Joel Lantz from Cincinnati, Ohio suburb on April 29, 2017:

Your summary deletion of my EVIDENCE-for-God comment yesterday — which exposes the falsity of your condescension — reveals something about your character. Though you’ll delete this comment as well, I suggest considering whether suppression of truth is ultimately in your best interest. Is that REALLY how you want to live?

Joel Lantz from Cincinnati, Ohio suburb on April 28, 2017:

This condescending article neglects the reason that most convinces me, a PhD physical scientist: EVIDENCE. Evidence including but not limited to:

..... Medically attested, non-medically achieved healings of irreversibly-damaged body parts that simply cannot have a natural explanation (e.g. orders of magnitude faster than natural tissue growth).

..... Account after account of dramatic and positive life transformations in response to humble submission to the gospel message (including that of an ISIS guy who admitted to having enjoyed murdering Christians).

..... Scientific correlates that substantially support the existence of God. Though such correlates do not prove the existence of God, even science only variably *supports*, not proves, its positions — varying from ‘laws’ (nearly proven) to little more than educated conjecture.

It’s impossible to adequately illustrate this point within the 8192-character limit of a comment. However, readers willing to entertain the existence of evidence for God can read my HubPages article on evidence and/or ‘Bridges for honest skeptics’ — my freely-downloadable (and quickly locatable) e-book.

Kylyssa Shay from Overlooking a meadow near Grand Rapids, Michigan, USA on April 02, 2016:

I think the differences between people more susceptible to belief and those less susceptible have less to do with how well beliefs soothe their hopes and fears and more to do with how their minds process evidence and index memories.

I've noticed that believers can do something I can't; they can genuinely hold two or more beliefs that should be mutually exclusive. For instance, they could believe that a fertilized zygote is a thinking and feeling being and that the brain is where our thinking and feeling happens without seeing any conflict between those beliefs. I've often wondered if it's not some kind of indexing issue that causes them to be unable to see how the two beliefs are related.

People who are only capable of believing in things they think are real are also unlikely to be susceptible to belief in God unless they were indoctrinated early enough that they think God is real.

I've never seen any positive correlation between the desirability of a belief and the possibility of it being based on reality. I don't have any idea what mental or emotional gymnastics allow people to believe in things they find desirable rather than in things that reflect reality.

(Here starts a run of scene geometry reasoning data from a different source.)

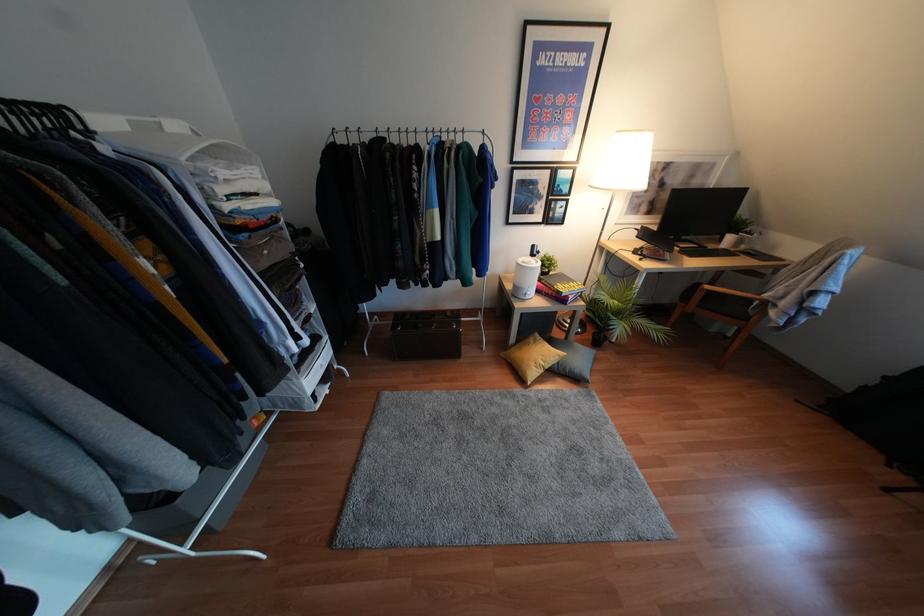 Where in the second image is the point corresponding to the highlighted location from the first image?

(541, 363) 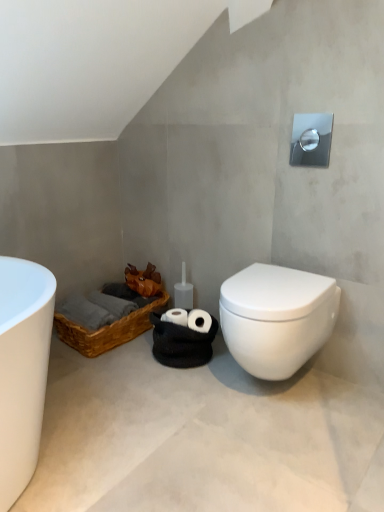 Question: From a real-world perspective, is white glossy toilet at lower right above or below white matte concrete at lower center?

Choices:
 (A) above
 (B) below

Answer: (A)

Question: Do you think white glossy toilet at lower right is within white matte concrete at lower center, or outside of it?

Choices:
 (A) outside
 (B) inside

Answer: (A)

Question: Which object is positioned farthest from the brown woven basket at lower left?

Choices:
 (A) white matte concrete at lower center
 (B) white glossy toilet at lower right

Answer: (B)

Question: Which object is the closest to the white glossy toilet at lower right?

Choices:
 (A) white matte concrete at lower center
 (B) brown woven basket at lower left

Answer: (A)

I'm not confident, assertive, or any of the other things you mention might be characteristics of non-believers.

Thomas Swan (author) from New Zealand on April 03, 2013:

Cheers Spongy! I hope I can compare to your book! Some day I hope to write in more depth on this subject. I appreciate the share too!

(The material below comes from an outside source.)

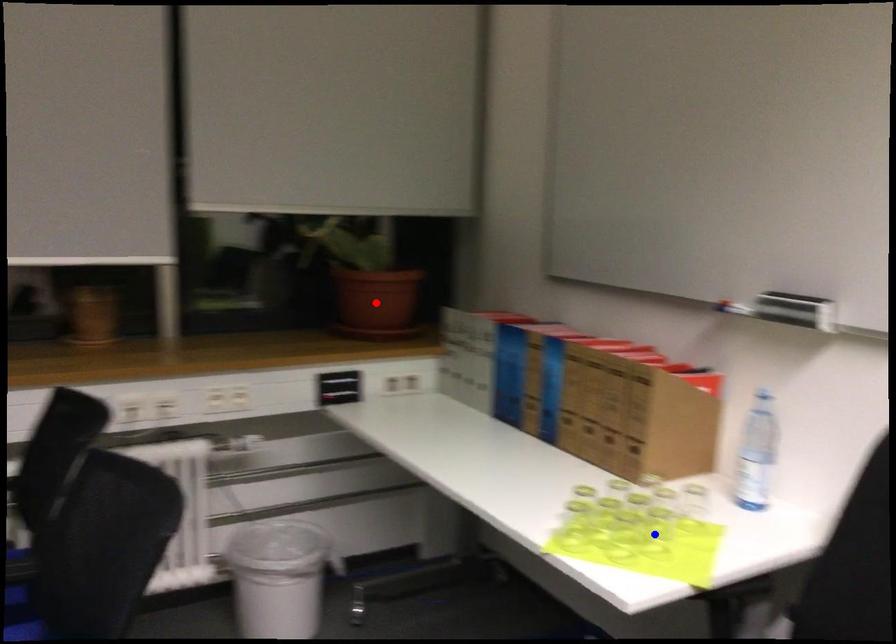 Question: In the image, two points are highlighted. Which point is nearer to the camera? Reply with the corresponding letter.

Choices:
 (A) blue point
 (B) red point

Answer: (A)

Thomas Swan (author) from New Zealand on April 03, 2013:

Thank you Paul, I agree that existential anxiety is the main motivator for religious belief. Most academics fail to realize that ancient religions were almost solely concerned with death rituals and preparing for the afterlife. They concentrate on modern rituals, which is fine, but then make sweeping generalizations about religion in general. Thanks again for the kind comment and share!

Jake Ed from Canada on April 02, 2013:

Very interesting. I was actually just about to crack a book on this subject. Thanks for getting me warmed up for it. Sharing!!

Paul Richard Kuehn from Udorn City, Thailand on April 02, 2013:


This is an awesome hub and you make some very good arguments. I think people believe in God because they know they are going to die and are afraid of the unknown. By being comforted believing that there is a God who will take care of their souls, people can accept death more easily. Voted up as awesome and sharing with followers.